WHAT THE EXERCISE ASKS: Every line from the first one in the listing down to the line with "styrker globale OEM-kunde" should be restated word for word.

(Beginning of RECORDS SUPPLIED)

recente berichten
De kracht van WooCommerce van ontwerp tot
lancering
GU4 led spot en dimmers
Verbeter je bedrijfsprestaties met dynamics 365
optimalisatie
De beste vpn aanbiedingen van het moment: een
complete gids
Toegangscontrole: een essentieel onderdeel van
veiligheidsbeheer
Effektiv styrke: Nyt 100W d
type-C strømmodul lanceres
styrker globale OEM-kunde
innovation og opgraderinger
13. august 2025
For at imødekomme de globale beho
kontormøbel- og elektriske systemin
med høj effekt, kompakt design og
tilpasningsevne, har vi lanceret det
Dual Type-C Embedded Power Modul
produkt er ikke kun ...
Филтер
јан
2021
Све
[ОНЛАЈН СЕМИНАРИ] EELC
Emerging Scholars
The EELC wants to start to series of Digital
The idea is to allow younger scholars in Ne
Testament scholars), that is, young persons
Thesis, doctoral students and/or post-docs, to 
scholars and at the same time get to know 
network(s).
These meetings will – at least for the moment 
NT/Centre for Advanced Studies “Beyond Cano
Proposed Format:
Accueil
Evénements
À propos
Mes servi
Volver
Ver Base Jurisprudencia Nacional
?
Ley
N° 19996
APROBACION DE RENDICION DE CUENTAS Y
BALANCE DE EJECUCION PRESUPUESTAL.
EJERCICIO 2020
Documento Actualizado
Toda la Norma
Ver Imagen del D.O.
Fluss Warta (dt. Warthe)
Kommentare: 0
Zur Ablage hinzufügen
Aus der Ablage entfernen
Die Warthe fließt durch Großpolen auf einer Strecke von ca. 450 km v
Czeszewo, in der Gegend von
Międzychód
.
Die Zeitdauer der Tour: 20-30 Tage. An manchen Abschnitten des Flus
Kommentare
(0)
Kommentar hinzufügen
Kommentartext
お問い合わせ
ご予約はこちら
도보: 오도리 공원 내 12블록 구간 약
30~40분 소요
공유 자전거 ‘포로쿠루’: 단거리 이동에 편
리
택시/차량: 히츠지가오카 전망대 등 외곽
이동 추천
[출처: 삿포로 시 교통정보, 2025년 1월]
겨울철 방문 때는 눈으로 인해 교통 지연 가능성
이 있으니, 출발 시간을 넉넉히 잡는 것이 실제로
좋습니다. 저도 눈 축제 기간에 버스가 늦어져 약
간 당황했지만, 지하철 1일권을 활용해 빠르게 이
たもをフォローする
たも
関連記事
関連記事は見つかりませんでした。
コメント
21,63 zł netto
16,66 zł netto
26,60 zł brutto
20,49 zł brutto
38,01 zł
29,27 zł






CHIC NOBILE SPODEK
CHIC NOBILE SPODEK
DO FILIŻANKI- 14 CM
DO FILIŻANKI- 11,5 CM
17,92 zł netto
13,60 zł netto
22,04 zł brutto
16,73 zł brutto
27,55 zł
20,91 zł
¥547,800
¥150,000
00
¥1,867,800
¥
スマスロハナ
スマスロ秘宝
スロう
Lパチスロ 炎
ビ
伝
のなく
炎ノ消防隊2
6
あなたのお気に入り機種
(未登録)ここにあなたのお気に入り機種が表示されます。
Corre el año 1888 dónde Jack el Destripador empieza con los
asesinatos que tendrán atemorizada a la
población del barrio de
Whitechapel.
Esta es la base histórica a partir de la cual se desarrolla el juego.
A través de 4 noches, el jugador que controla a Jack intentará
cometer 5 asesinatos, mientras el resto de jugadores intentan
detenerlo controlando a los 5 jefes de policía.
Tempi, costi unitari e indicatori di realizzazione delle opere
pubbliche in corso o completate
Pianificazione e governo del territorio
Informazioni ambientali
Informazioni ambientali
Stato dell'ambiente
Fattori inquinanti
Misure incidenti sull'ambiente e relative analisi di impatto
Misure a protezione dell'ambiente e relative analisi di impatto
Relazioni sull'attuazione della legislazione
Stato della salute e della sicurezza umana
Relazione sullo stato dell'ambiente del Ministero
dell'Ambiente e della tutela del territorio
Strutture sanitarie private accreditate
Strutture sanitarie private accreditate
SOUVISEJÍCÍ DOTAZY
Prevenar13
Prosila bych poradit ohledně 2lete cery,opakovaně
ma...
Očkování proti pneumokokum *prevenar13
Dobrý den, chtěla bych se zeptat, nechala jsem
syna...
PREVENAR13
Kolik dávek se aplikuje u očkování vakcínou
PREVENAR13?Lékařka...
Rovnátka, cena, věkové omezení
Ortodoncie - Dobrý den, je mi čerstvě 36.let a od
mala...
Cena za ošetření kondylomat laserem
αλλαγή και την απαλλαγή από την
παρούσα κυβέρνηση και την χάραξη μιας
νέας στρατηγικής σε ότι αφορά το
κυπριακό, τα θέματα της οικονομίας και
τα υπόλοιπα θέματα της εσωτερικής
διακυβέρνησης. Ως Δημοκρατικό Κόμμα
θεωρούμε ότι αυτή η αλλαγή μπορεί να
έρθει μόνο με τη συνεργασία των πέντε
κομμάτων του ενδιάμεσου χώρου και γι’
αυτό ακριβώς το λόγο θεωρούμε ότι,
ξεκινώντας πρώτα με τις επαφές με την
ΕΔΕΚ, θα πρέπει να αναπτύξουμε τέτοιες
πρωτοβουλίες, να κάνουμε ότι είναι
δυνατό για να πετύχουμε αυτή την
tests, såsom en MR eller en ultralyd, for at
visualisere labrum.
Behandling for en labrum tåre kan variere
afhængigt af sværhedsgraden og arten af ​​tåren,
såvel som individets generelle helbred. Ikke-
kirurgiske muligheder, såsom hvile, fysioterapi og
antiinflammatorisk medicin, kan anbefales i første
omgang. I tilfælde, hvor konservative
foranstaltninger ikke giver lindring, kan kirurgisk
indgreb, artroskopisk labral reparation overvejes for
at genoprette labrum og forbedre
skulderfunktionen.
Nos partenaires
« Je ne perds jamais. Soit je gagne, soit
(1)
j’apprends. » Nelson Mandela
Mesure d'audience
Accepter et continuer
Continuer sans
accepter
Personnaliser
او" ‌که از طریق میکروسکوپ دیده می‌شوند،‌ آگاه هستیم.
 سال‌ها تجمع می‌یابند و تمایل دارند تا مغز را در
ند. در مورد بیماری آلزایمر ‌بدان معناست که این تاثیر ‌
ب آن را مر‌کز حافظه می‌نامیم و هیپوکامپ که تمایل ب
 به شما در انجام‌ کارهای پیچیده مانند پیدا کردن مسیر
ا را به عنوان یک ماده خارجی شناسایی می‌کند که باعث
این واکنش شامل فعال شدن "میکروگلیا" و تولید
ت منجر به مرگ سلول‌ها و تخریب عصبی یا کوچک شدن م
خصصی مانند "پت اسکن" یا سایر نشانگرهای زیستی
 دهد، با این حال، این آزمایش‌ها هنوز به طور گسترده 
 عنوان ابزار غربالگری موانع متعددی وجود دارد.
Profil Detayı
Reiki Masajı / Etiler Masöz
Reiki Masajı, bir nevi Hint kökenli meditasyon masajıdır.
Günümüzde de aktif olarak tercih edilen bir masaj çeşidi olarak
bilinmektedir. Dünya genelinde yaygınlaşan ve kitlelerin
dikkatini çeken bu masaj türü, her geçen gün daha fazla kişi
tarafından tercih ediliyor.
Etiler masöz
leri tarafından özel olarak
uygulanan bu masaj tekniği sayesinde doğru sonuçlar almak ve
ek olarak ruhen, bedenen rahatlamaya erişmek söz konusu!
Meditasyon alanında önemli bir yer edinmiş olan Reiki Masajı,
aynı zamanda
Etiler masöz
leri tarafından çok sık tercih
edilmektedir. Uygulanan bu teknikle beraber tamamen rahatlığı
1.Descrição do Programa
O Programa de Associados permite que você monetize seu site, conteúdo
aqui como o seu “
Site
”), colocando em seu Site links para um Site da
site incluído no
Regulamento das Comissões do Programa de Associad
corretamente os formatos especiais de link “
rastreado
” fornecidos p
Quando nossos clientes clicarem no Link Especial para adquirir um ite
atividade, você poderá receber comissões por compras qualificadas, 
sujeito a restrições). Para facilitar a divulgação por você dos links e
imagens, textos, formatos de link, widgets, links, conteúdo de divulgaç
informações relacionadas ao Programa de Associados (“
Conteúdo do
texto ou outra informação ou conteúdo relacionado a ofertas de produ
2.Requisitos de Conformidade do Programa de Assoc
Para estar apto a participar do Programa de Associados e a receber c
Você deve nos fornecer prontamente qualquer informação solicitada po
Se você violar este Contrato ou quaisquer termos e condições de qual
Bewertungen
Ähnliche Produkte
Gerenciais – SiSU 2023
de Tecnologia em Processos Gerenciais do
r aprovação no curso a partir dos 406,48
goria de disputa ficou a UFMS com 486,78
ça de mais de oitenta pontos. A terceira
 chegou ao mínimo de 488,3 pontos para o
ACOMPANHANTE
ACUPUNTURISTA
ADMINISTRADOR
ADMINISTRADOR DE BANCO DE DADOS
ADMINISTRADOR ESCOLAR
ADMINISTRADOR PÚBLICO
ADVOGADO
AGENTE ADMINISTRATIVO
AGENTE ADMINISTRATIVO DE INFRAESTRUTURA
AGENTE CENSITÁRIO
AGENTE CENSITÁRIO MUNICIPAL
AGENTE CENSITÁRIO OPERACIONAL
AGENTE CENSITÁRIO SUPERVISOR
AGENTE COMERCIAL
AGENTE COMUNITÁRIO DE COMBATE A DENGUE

(End of RECORDS SUPPLIED)

RESPONSE TO THE EXERCISE:
recente berichten
De kracht van WooCommerce van ontwerp tot
lancering
GU4 led spot en dimmers
Verbeter je bedrijfsprestaties met dynamics 365
optimalisatie
De beste vpn aanbiedingen van het moment: een
complete gids
Toegangscontrole: een essentieel onderdeel van
veiligheidsbeheer
Effektiv styrke: Nyt 100W d
type-C strømmodul lanceres
styrker globale OEM-kunde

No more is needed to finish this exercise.